So the best would be to rename/improve ignorableFields with two new features:

  • specify any types of data elements (field, subfield, indicator, control field position) to ignore
  • specify a condition

pkiraly avatar Jun 28 '23 11:06 pkiraly

We have the same requirement but it's a can of worms: especially conditions can get quite complex. One the other hand you already have a language to specify data elements and rules this this could be reused, e.g. --ignore-elements cleanup.yaml with cleanup.yaml being like this:

format: MARC
fields:
- name: custom-fields # optional name
  path: 900 # element to remove
- path: 040$a # element to remove
  rules: # optional rules
  - id: 040$a.pattern # optional id
    pattern: ^BE-KBR00 # only remove if value matches this pattern

By the way I'd like to also get this as standalone application to filter a file.

nichtich avatar Jun 28 '23 11:06 nichtich

yes, good idea.

pkiraly avatar Jun 28 '23 12:06 pkiraly

The syntax implemented in PicaFilter.java has not been documented yet and it could be extended to common syntax also used to formulate queries. The same syntax could also be used in Catmandu and pica-rs. Here is an excerpt of the documentation of pica-rs (which goes beyond this) I contributed earlier:

The basic building block of filter expressions are field expressions, which consists of a field tag (e.g. 003@), an optional occurrence (e.g /03), and a subfield filter.

A simple field tag consists of level number (0, 1, or 2) followed by two digits and a character (A to Z and @). The dot (.) can be used as wildcard for any character and square brackets can be used for alternative characters (e.g. 04[45]. matches all fields starting with 044 or 045 but no occurrence).

Occurrence /00 and no occurence are equivalent, /* matches all occurrences (including zero) and /01-10 matches any occurrences between /01 and /10. Exception: if the field tag starts with 2, no occurrence is read as /* instead of /00.

Simple subfield filter consists of the subfield code (single alpha-numerical character, ex 0) a comparison operator (equal ==, not equal != not equal, starts with prefix =^, ends with suffix =$, regex =~/!~, in and not in) and a value enclosed in single quotes. These simple subfield expressions can be grouped in parentheses and combined with boolean connectives (ex. (0 == 'abc' || 0 == 'def')).

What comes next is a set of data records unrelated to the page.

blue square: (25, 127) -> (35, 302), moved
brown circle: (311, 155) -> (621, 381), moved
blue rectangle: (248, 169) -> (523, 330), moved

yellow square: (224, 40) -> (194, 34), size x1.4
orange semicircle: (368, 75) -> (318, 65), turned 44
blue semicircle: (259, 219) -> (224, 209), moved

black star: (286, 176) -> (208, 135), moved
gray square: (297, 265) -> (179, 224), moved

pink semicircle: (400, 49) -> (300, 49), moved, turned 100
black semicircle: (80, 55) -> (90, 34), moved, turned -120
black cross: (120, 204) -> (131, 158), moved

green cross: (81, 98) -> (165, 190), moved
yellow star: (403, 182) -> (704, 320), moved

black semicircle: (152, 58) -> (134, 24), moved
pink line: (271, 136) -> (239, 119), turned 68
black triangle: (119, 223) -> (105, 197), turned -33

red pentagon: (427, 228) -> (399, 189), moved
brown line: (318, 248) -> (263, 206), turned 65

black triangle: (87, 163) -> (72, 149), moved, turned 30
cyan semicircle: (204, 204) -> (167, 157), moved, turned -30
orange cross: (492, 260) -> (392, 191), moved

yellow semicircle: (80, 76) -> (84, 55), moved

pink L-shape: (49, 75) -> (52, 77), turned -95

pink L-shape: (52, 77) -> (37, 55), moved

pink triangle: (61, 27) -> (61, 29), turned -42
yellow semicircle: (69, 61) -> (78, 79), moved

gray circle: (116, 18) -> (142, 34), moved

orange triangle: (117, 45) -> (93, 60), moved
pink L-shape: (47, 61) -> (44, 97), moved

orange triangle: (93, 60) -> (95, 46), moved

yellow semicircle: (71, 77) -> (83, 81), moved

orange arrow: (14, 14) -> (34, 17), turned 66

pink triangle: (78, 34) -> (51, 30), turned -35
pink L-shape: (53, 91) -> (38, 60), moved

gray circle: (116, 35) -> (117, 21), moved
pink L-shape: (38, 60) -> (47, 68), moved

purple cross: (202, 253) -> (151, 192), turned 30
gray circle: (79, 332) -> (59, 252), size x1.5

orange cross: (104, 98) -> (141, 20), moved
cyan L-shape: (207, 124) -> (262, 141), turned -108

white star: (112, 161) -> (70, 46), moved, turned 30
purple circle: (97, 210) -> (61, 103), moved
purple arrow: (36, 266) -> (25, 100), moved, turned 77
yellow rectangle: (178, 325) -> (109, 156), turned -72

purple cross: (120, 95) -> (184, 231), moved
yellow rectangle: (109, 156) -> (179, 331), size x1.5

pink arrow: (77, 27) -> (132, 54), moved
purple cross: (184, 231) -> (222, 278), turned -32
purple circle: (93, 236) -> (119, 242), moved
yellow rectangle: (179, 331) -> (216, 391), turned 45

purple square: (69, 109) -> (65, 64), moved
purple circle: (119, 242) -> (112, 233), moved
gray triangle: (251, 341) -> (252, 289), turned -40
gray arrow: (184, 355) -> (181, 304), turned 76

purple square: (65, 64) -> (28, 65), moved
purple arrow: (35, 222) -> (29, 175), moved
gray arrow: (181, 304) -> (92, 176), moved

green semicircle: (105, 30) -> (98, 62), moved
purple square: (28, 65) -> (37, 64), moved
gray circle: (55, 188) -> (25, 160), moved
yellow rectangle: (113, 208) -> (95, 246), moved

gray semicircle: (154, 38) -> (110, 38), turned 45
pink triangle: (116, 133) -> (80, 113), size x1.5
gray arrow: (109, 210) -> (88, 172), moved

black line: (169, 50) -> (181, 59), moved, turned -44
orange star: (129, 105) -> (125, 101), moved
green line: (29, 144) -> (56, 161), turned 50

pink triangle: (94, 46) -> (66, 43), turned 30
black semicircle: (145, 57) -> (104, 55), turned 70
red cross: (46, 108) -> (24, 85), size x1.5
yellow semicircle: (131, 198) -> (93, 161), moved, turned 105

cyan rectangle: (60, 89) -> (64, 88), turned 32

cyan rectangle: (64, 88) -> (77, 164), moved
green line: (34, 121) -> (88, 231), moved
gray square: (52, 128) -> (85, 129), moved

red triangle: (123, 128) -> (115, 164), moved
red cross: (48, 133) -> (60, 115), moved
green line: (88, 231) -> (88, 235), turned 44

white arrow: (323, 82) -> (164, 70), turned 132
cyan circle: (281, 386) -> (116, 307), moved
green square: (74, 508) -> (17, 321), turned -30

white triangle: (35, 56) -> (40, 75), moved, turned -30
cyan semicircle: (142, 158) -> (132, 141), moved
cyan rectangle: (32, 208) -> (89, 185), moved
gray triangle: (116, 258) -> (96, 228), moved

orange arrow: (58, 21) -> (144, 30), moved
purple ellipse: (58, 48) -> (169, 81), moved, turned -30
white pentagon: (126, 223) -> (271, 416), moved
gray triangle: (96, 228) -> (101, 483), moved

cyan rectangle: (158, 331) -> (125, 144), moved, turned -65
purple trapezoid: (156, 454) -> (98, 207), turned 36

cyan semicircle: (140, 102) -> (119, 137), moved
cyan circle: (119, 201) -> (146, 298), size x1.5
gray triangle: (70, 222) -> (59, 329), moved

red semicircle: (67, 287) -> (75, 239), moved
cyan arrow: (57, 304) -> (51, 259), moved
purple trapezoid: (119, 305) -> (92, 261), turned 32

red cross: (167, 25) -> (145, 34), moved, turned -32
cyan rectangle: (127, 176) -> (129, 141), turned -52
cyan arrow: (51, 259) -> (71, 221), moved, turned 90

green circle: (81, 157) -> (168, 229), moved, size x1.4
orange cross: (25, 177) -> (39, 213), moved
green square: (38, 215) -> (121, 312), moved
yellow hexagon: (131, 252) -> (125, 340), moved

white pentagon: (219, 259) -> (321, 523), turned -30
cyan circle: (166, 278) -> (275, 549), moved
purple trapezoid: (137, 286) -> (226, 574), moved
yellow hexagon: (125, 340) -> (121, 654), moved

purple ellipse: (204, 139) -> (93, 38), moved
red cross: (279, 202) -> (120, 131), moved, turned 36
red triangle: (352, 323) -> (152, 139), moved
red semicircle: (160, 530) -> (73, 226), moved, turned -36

A special existence operator can be used to check if a given field (012A/00?) or a subfield (002@$0? or [email protected]?) exists. To test for the number of times a field or subfield exists in a record or field respectively, use the cardinality operator # with a comparison operator (e.g. #010@ > 1).

Field expressions can be combined to complex expressions by the boolean connectives AND (&&) and OR (||). Boolean expressions can be grouped with parenthesis. Precedence of AND is higher than OR, so A || B && C is equivalent to A || (B && C). Expressions are evaluated lazy from left to right so given A || B if A is true than B will not be evaluated.

nichtich avatar Sep 22 '23 09:09 nichtich